The traditional economic view of the household is that, although there are differences in the roles men and women play in marriage, these differences represent an efficient division of labor, and both equally enjoy the rewards from cooperation. To put it another way, it is assumed that income received during marriage is “pooled” in a common pot. In economic theory, this assumption is made whenever a married couple is treated as if they have a common budget constraint. At the policy level, this assumption is reflected in, for example, measurements of low income or income inequality that are based only on family income, or the use of a married couple's total income to determine tax liabilities or eligibility for government benefits.

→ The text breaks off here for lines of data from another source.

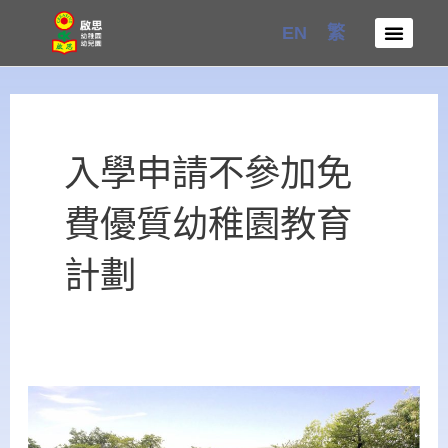
Skip
EN
繁
to
content
入學申請不參加免
費優質幼稚園教育
計劃
啟
思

Yet a growing body of research casts doubt on the traditional economic view of marriage. More and more, scholars are beginning to see marriage as a “cooperative conflict” (Amartya Sen 1990). Spouses gain when they cooperate in raising children, sharing a home, or dividing labor so work can be done more efficiently. Yet spouses are in conflict over how the gains from marriage are to be distributed. For example, who gets to spend the money saved by preparing meals at home?
The chapters in this book describe several theories about marriage, and their predictions as to how the conflict will be resolved. For example, Shoshana Grossbard-Shechtman (1993, this volume), argues that the “wage” each spouse receives for his or her part of the marriage is the outcome of a “marriage market” process.